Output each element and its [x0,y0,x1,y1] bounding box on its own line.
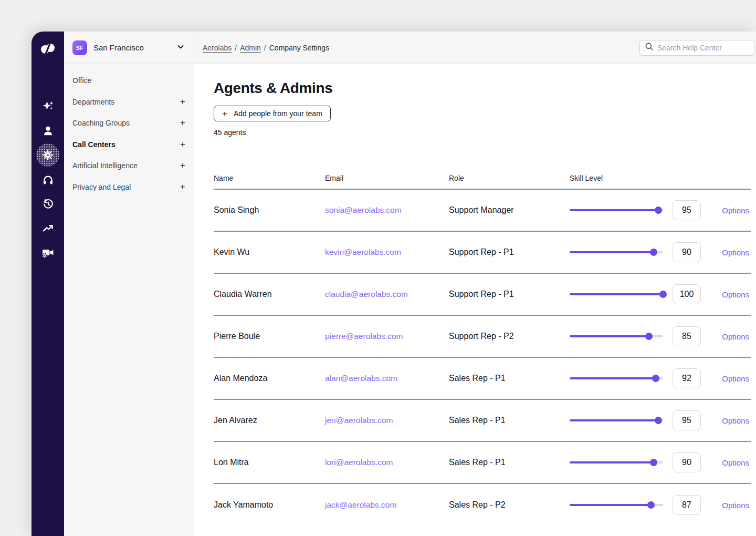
options-link[interactable]: Options [722,501,749,510]
history-clock-icon[interactable] [39,195,57,213]
sidebar-item-coaching-groups[interactable]: Coaching Groups + [64,112,194,134]
agent-email-link[interactable]: alan@aerolabs.com [325,374,449,383]
options-link[interactable]: Options [722,248,749,257]
agent-email-link[interactable]: lori@aerolabs.com [325,458,449,467]
skill-slider[interactable] [570,459,663,466]
contacts-person-icon[interactable] [39,121,57,139]
agents-table: Name Email Role Skill Level Sonia Singh … [214,174,751,526]
agent-name: Pierre Boule [214,332,325,341]
skill-slider[interactable] [570,417,663,424]
skill-value-input[interactable] [673,284,701,304]
agent-email-link[interactable]: jen@aerolabs.com [325,416,449,425]
analytics-trending-up-icon[interactable] [39,219,57,237]
options-link[interactable]: Options [722,458,749,467]
video-meetings-camera-icon[interactable] [39,244,57,262]
sidebar-item-office[interactable]: Office [64,70,194,91]
slider-thumb[interactable] [647,501,655,509]
sidebar-item-label: Privacy and Legal [72,183,131,191]
agent-role: Sales Rep - P1 [449,374,570,383]
agent-email-link[interactable]: jack@aerolabs.com [325,500,449,510]
sidebar-item-label: Coaching Groups [72,119,130,127]
table-row: Claudia Warren claudia@aerolabs.com Supp… [214,274,751,316]
slider-thumb[interactable] [645,333,653,340]
expand-plus-icon[interactable]: + [180,97,185,107]
column-header-email: Email [325,174,449,182]
skill-slider[interactable] [570,333,663,340]
table-header-row: Name Email Role Skill Level [214,174,751,190]
expand-plus-icon[interactable]: + [180,182,185,192]
skill-value-input[interactable] [673,242,701,262]
slider-fill [570,461,654,463]
ai-sparkles-icon[interactable] [39,97,57,115]
agent-email-link[interactable]: pierre@aerolabs.com [325,332,449,341]
sidebar-item-call-centers[interactable]: Call Centers + [64,134,194,156]
agent-name: Alan Mendoza [214,374,325,383]
workspace-name: San Francisco [93,43,176,52]
skill-cell: Options [570,410,751,430]
slider-thumb[interactable] [650,459,657,466]
options-link[interactable]: Options [722,332,749,341]
breadcrumb-link-aerolabs[interactable]: Aerolabs [203,44,232,52]
options-link[interactable]: Options [722,290,749,299]
support-headset-icon[interactable] [39,170,57,188]
table-row: Sonia Singh sonia@aerolabs.com Support M… [214,190,751,232]
skill-value-input[interactable] [673,452,701,472]
add-people-button-label: Add people from your team [234,109,322,118]
agent-email-link[interactable]: kevin@aerolabs.com [325,248,449,257]
skill-value-input[interactable] [673,410,701,430]
workspace-selector[interactable]: SF San Francisco [64,32,194,64]
breadcrumb-current: Company Settings [269,44,329,52]
sidebar-item-privacy-and-legal[interactable]: Privacy and Legal + [64,177,194,198]
table-row: Lori Mitra lori@aerolabs.com Sales Rep -… [214,442,751,484]
help-search-box[interactable] [639,40,754,56]
skill-slider[interactable] [570,375,663,382]
agent-email-link[interactable]: claudia@aerolabs.com [325,290,449,299]
plus-icon: + [222,109,227,118]
skill-slider[interactable] [570,291,663,298]
app-logo-icon[interactable] [39,40,57,58]
skill-slider[interactable] [570,501,663,509]
add-people-button[interactable]: + Add people from your team [214,106,331,121]
expand-plus-icon[interactable]: + [180,160,185,171]
main-area: Aerolabs / Admin / Company Settings Agen… [194,32,756,536]
skill-value-input[interactable] [673,495,701,515]
sidebar-item-label: Departments [72,98,114,106]
options-link[interactable]: Options [722,374,749,383]
sidebar-item-departments[interactable]: Departments + [64,91,194,113]
app-window: SF San Francisco Office Departments + Co… [32,32,756,536]
column-header-skill-level: Skill Level [570,174,751,182]
slider-thumb[interactable] [655,207,662,214]
settings-gear-icon[interactable] [36,143,59,167]
sidebar-item-label: Call Centers [72,140,116,149]
column-header-role: Role [449,174,570,182]
help-search-input[interactable] [657,44,749,52]
options-link[interactable]: Options [722,206,749,215]
slider-fill [570,419,658,421]
skill-value-input[interactable] [673,326,701,346]
breadcrumb-link-admin[interactable]: Admin [240,44,261,52]
table-row: Pierre Boule pierre@aerolabs.com Support… [214,316,751,358]
agent-email-link[interactable]: sonia@aerolabs.com [325,205,449,215]
agent-name: Lori Mitra [214,458,325,467]
agents-table-body: Sonia Singh sonia@aerolabs.com Support M… [214,190,751,526]
table-row: Kevin Wu kevin@aerolabs.com Support Rep … [214,232,751,274]
skill-slider[interactable] [570,249,663,256]
slider-thumb[interactable] [659,291,667,298]
breadcrumb-separator: / [235,44,237,52]
skill-value-input[interactable] [673,200,701,220]
slider-fill [570,209,658,211]
expand-plus-icon[interactable]: + [180,139,185,150]
sidebar-nav: Office Departments + Coaching Groups + C… [64,64,194,198]
slider-thumb[interactable] [652,375,659,382]
slider-thumb[interactable] [655,417,662,424]
options-link[interactable]: Options [722,416,749,425]
breadcrumb: Aerolabs / Admin / Company Settings [203,44,329,52]
agent-name: Claudia Warren [214,290,325,299]
page-title: Agents & Admins [214,80,751,97]
skill-cell: Options [570,368,751,388]
skill-slider[interactable] [570,207,663,214]
sidebar-item-artificial-intelligence[interactable]: Artificial Intelligence + [64,155,194,177]
skill-value-input[interactable] [673,368,701,388]
slider-thumb[interactable] [650,249,657,256]
expand-plus-icon[interactable]: + [180,118,185,128]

* What is required *
For each line above that carries the word "Boule", copy it out.

* Written solution *
agent-name: Pierre Boule [214,332,325,341]
table-row: Pierre Boule pierre@aerolabs.com Support… [214,316,751,358]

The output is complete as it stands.